249.グレイスランド魔法師団

 ――グレイスランド王国魔法師団。


 グレイスランド内外から最強の魔法師を集めた戦闘集団。

 その活動場所は国内に限定されないが、対国とする戦争行為には一切加担しない。


 数ある優秀な魔法師が、ここに所属するのはなぜか。

 その理由のひとつに、いくつかの条件を満たせば、グレイスランド国籍が取得できるというものがある。

 

 特に未成年者の場合、成人を迎えた年に一定の所属年数と団長の推薦があれば、グレイスランド国籍を得られる。成人を迎えて所属した場合は、年数とかなりの条件が課せられるが、それも不可能ではない。


 ――グレイスランドでは医療費と教育費は概ね無料であり、育児と介護は国の責任で行う。法や社会構成は、最も弱者の立場を基準に制定されている。またメンタルヘルスや予防医療に力を入れている。

 特に教育には力を入れており、教育費が無料でありながら、学位やそれに相当する資格を取ったものほど給与に反映される。

 その分国民の税金も高いが、他国より最低賃金は倍以上に高い。それは労働者のレベルを高く設定しているからだ。専門家を育てることに国が力を注ぎ、プロには相応の対価を払うというのが原則。

 国民の自由意志を尊重する一方、思考力、判断力を必要とし、議論し決断したことに対する責任も課している。


 また四季があるが年間を通して比較的温暖な気候であり、起伏の緩やかな肥沃な平原をもつ恵まれた大地。天災もさほど多くない。

 それらは、光の主と四獣の恩恵を得ているというのもある。


 だがそれ以上に戦乱がない。千年前の大陸全土にわたる大戦後、いくつかの内乱もあったが、他国からの侵略はない。


 それは、グレイスランドの魔法師団という守りがあるからだ。

 師団の給与は他の魔法師よりも高く、上級魔法師マスター以上であれば地位も給与も高く設定され、その他特権も得られやすい。


 師団では、団長命令には絶対服従ではあるが、各魔法師の裁量権は高い。

 実力があれば、のし上がれる。魔法師としての能力があるほど、高く評価される。

 

 そのために国外でも優秀な魔法師がグレイスランドの国籍取得を得ることと同時に、グレイスランド魔法師団に所属することを望む。


 だが、問題もある。

 それは、国外の魔法師をグレイスランドの防衛に加えるという危険性だ。


 基本的に、グレイスランド魔法師団は他国間の戦争介入は行わない。だが移民――他国の出身者が、祖国が別の国と開戦した際に、その紛争(戦争介入に似た)に援助要請が師団にもたらされる場合がある。

 その場合は、師団から抜けるか、または作戦に介入しないか当事者の団員に選択を迫られる。


 また、グレイスランド魔法師団の最終目的は、グレイスランドの防衛だ。

 もしグレイスランドが他国からの侵略にあい、戦争になった場合――所属する団員がもとは移民であり、祖国とグレイスランドが対立関係になった場合、同じように脱団するか介入しないか、大きな選択を迫られる。
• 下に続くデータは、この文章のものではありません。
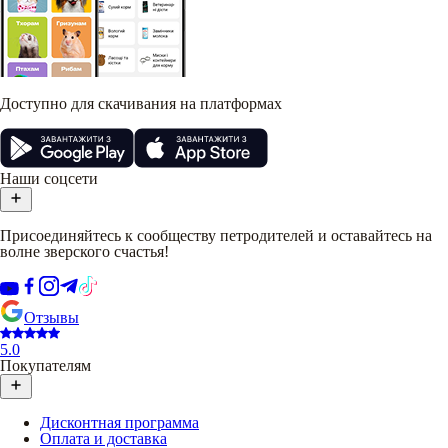
Доступно для скачивания на платформах
Наши соцсети
Присоединяйтесь к сообществу петродителей и оставайтесь на
волне зверского счастья!
Отзывы
5.0
Покупателям
Дисконтная программа
Оплата и доставка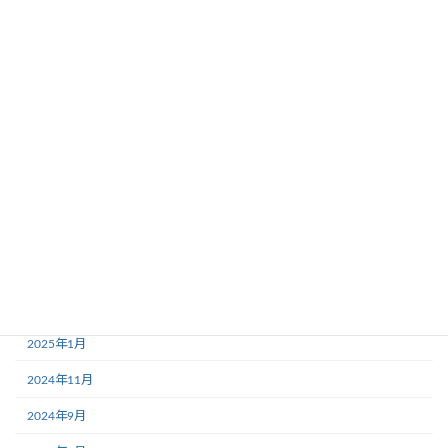
2026年1月
2025年12月
2025年11月
2025年10月
2025年7月
2025年5月
2025年4月
2025年3月
2025年2月
2025年1月
2024年11月
2024年9月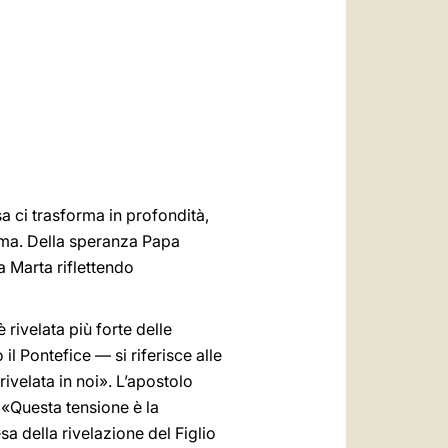
العربيّة
中文
LATINE
sa ci trasforma in profondità,
ma. Della speranza Papa
 Marta riflettendo
 rivelata più forte delle
il Pontefice — si riferisce alle
ivelata in noi». L’apostolo
. «Questa tensione è la
a della rivelazione del Figlio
 だがグレイスランド魔法師団に所属し、グレイスランド国籍を取得すれば二択はない。グレイスランドへの絶対忠誠――裏切らないという魔法の縛りつきの誓約が課せられる。


 その縛りを受け入れられない限り、国籍を得られないし、幹部への道は閉ざされる。


 ――しかし、本当に祖国を裏切らないでいられるのか。

 いくら誓約魔法による戒めがあっても、師団内部での裏切り行為が行われないという保証はない。そこに二重の縛りがある。


 ――グレイスランド魔法師団は、表の派手な活動(主に戦闘行為)の裏では、大陸全土に渡り諜報活動を行う。専門の魔法師が全世界に一般人のように身を潜め、ネットワークを構築し、その情報は団長に集約されている。


 その実情は、リディアには全く知らされていない。


 情報を制するものが世界を制する。それは、魔法よりも機械よりも強い武器となる。


 ――もし戦争が起きそうな匂いを嗅ぎつけた時。元移民の団員たちは、怪しい影を見つけた場合、戦争回避のために動く。表立っての戦闘は最終手段だ。


 団長を筆頭とする幹部に情報を集約させ、戦争回避のための情報戦を行う駒となる。

 祖国との天秤にかけられたくない、祖国と争いたくない、そしてグレイスランドを裏切ることは絶対にできない。


 グレイスランド魔法師団に入る、グレイスランド国籍を取得する、それは大いなる夢だ。その夢の影で、彼らはグレイスランドを守るための枷をつけられる。

 いわば、人質だ。けれど自身が望んでなる贄だ。


 祖国を、祖国に残した家族を、友人を。彼らを守るため、彼らと戦うことを回避するために動くことが、グレイスランドを守る壁になるのだ。